Mortgagor's Duty of Procuring Insurance In Texas
An agreement between a mortgagor and a mortgagee under which the mortgagor is charged with the duty of procuring insurance upon the mortgaged property for the benefit of the mortgagee will encumber the insurance proceeds for the benefit of the mortgagee. See Fidelity & Guar. Ins. Corp. v. Super-Cold Southwest Co., 225 S.W.2d 924, 927 (Tex. Civ. App. - Amarillo 1949, writ ref'd n.r.e.).

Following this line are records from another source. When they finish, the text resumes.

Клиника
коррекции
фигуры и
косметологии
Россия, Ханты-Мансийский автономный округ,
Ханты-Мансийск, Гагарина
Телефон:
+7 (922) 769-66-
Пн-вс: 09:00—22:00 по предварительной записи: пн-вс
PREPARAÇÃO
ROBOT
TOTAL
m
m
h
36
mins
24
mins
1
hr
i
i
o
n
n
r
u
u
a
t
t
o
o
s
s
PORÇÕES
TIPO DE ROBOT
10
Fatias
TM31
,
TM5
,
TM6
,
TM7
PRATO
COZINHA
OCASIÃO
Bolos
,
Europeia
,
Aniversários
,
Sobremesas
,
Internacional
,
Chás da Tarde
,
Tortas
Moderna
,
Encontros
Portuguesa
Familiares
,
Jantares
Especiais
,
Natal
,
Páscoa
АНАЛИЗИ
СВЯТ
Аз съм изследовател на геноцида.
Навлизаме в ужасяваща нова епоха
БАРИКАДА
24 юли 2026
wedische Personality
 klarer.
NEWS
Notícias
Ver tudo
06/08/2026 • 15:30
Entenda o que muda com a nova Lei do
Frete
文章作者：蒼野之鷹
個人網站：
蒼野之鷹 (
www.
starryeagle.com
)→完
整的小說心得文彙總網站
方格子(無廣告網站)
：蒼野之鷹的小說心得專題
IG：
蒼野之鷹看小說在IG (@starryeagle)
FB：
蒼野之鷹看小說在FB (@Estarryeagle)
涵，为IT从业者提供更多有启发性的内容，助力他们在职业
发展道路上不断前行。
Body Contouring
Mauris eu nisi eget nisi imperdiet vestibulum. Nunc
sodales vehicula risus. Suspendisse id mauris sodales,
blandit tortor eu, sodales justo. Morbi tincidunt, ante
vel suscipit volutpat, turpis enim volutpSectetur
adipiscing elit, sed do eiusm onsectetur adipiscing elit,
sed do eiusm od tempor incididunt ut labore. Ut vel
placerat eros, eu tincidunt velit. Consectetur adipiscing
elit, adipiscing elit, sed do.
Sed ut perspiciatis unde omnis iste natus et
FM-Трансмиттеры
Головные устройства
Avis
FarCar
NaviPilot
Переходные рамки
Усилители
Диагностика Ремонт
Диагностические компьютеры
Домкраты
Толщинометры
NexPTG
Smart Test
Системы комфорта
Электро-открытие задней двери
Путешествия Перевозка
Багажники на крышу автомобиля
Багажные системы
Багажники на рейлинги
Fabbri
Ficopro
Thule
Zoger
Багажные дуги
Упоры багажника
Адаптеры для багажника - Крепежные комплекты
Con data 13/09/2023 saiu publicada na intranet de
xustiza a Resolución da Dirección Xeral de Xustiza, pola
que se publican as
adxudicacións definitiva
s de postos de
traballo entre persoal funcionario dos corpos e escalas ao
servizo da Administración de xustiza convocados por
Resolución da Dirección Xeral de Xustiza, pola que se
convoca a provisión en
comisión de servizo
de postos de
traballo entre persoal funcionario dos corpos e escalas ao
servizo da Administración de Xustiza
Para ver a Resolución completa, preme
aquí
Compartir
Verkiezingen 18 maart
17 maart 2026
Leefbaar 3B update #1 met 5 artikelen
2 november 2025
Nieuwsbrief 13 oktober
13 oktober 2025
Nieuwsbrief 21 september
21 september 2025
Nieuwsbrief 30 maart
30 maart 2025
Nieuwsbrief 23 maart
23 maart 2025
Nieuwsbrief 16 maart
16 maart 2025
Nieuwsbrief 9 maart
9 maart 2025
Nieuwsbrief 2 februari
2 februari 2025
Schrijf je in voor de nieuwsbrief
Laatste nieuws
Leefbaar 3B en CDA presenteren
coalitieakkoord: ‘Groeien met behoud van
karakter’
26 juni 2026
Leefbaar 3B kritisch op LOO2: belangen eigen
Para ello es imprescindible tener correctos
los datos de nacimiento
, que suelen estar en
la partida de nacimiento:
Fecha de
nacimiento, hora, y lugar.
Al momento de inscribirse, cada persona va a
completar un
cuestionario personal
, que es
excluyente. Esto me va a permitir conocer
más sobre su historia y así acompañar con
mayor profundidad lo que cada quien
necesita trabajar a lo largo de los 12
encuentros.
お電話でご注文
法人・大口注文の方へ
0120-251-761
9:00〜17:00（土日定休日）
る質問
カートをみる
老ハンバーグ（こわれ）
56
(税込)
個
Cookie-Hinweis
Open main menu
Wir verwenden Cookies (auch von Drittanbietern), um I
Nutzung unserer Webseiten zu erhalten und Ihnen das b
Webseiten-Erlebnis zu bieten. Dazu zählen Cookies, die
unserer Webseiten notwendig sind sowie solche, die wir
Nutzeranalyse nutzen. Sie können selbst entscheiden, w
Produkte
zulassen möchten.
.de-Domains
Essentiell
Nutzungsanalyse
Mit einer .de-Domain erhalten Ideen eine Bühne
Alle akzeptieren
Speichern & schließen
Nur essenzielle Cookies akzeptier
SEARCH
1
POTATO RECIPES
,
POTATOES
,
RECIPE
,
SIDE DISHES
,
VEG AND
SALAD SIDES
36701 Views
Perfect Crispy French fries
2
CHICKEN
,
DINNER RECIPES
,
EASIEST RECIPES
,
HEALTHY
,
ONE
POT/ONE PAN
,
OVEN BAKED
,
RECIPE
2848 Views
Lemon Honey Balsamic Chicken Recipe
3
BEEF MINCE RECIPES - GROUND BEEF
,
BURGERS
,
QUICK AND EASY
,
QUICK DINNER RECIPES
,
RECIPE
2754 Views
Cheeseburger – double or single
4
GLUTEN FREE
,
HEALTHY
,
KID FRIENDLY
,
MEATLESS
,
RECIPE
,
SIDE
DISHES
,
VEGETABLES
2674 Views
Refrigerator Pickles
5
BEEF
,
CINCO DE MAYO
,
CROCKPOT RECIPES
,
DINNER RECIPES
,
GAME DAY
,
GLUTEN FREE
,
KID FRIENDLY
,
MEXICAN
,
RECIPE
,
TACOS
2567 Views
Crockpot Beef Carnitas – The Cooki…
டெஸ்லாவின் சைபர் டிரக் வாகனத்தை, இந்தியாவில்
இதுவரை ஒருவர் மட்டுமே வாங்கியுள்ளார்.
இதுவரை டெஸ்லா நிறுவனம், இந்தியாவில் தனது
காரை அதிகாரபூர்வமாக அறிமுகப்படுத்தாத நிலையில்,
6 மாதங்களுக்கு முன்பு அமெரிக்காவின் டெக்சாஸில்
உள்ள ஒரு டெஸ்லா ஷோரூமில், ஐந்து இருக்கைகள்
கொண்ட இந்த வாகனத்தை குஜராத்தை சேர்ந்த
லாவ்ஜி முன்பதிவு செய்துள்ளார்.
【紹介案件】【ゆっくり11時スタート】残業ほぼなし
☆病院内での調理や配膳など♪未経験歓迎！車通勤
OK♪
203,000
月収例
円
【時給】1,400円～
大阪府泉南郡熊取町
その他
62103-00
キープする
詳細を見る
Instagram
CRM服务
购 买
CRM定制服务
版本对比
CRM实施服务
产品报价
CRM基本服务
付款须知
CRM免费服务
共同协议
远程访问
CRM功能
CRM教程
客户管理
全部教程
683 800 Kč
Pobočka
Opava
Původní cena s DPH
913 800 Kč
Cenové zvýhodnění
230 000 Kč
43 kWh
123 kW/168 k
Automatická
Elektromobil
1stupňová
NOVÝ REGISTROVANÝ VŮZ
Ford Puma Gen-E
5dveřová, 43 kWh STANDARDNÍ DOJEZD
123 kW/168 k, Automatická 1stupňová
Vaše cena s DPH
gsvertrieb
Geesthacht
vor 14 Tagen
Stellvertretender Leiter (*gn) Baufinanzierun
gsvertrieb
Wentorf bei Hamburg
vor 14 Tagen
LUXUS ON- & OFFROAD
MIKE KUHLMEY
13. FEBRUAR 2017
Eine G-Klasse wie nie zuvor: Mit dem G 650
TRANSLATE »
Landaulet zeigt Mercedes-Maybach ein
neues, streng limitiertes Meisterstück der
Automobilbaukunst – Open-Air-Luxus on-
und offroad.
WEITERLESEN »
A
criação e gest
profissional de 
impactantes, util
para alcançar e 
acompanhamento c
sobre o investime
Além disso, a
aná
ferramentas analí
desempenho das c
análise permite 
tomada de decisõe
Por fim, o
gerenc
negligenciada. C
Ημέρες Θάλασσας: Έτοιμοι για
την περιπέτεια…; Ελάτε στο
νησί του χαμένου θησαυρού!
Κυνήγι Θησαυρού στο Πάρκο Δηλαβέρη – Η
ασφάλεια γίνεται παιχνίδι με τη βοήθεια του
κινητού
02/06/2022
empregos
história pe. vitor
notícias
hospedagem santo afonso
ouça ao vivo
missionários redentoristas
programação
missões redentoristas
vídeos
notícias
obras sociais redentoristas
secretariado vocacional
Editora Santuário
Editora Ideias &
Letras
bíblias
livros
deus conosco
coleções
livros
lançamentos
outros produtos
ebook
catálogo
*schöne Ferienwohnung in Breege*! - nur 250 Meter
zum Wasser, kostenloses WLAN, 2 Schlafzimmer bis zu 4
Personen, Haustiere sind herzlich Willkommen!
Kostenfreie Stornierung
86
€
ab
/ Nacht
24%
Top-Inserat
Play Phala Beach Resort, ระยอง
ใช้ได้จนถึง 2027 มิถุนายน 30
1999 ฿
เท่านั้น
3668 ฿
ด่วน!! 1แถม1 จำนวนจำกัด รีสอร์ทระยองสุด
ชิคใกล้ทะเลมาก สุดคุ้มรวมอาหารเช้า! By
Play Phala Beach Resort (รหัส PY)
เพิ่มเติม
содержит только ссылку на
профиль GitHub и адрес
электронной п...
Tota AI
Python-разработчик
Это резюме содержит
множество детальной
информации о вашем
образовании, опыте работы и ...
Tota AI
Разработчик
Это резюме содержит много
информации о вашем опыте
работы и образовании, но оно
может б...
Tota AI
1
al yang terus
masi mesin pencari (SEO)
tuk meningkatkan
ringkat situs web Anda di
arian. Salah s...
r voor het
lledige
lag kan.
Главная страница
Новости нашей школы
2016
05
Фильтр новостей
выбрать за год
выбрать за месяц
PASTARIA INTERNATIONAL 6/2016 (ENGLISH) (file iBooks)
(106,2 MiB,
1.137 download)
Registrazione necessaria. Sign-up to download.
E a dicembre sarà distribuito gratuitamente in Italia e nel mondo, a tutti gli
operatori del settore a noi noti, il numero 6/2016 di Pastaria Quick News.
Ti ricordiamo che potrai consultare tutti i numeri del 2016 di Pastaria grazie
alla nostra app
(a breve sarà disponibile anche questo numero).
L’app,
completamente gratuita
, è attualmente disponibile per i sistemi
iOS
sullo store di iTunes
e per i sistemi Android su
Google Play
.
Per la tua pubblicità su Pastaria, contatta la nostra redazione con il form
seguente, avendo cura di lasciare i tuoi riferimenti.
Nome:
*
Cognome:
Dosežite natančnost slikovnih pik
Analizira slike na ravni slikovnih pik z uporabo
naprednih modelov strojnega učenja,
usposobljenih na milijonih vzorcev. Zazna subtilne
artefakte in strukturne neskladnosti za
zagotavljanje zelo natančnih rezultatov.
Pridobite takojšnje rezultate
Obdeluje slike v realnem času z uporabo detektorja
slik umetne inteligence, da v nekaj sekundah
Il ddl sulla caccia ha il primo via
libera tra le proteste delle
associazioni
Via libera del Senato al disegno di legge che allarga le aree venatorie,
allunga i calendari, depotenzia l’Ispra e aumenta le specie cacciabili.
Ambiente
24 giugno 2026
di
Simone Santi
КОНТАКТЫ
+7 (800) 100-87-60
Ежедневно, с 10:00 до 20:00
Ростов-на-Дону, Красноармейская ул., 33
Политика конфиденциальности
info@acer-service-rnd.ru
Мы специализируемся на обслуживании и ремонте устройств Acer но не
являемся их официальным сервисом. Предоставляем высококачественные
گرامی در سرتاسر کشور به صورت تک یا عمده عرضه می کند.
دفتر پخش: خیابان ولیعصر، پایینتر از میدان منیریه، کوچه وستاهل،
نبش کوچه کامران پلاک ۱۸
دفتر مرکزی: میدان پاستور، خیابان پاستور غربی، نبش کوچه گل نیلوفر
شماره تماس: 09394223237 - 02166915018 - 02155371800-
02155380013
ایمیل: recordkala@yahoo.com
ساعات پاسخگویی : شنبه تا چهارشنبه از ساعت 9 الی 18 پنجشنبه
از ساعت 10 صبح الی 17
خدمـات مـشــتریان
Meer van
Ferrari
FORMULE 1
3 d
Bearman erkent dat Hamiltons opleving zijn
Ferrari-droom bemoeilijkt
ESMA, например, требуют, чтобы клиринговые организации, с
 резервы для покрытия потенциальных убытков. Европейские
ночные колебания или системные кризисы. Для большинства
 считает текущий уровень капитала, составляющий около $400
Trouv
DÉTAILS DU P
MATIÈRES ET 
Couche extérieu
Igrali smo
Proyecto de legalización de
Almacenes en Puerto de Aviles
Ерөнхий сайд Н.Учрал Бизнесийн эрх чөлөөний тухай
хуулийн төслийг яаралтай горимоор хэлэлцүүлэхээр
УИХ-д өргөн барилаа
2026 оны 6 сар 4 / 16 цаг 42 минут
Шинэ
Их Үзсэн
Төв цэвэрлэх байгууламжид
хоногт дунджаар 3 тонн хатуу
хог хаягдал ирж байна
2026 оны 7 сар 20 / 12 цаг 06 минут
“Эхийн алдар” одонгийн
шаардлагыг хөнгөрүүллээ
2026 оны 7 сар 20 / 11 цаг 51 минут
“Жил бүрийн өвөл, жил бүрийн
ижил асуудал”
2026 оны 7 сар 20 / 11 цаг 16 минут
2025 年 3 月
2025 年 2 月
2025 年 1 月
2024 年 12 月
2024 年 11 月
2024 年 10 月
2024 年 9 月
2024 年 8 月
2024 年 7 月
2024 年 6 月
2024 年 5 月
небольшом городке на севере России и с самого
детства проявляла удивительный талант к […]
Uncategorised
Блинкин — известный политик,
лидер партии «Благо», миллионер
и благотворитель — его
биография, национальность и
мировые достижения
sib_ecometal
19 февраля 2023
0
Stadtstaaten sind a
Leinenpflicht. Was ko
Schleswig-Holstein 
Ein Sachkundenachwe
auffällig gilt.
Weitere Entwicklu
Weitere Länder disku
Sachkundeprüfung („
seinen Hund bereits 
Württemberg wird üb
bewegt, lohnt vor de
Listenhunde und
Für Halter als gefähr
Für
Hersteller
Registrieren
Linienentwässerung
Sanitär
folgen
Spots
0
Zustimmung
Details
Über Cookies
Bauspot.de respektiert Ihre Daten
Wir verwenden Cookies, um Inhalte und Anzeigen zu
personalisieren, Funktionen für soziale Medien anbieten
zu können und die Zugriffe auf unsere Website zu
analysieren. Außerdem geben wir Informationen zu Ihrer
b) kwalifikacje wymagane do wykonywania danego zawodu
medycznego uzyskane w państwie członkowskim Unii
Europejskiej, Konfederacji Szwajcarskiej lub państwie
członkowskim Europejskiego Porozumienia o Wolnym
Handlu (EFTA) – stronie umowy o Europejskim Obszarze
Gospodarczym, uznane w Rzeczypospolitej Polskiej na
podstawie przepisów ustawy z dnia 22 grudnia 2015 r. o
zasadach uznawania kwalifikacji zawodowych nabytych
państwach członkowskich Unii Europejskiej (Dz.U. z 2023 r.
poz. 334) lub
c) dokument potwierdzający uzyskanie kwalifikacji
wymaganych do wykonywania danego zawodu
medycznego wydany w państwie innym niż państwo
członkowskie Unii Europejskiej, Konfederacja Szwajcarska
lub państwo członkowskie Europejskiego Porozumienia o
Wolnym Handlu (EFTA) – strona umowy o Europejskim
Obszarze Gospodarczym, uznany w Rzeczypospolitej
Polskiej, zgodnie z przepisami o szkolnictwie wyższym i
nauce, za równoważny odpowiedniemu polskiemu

Where the security agreement requires the mortgagor to have a provision in the insurance policy that makes the proceeds payable to the mortgagee, equity will treat the policy as having contained such a provision. See Duval County Ranch Co. v. Alamo Lumber Co., 663 S.W.2d 627, 632 (Tex. App.-Amarillo 1983, writ ref'd n.r.e.); Fidelity & Guar. Ins. Corp., 225 S.W.2d at 927.
Once the insurer is informed of the security agreement's provisions, the duty rests with the insurer to treat the proceeds of the policy as though these provisions were written into the policy and to treat the mortgagee as an insured or the person entitled to the proceeds. See Fidelity & Guar. Ins. Corp., 225 S.W.2d at 927. This common law rule is not affected by the UCC. See TEX. BUS. & COMM. CODE 9.104(7) (Vernon Supp. 2000).
Article 9 does not apply to a transfer of an interest or a claim in or under any policy of insurance, except in respect to proceeds. See id.
Insurance payable by reason of loss or damage to the collateral is proceeds, except to the extent that it is payable to a person other than a party to the security agreement. See id. 9.306(a) (Vernon Supp. 2000).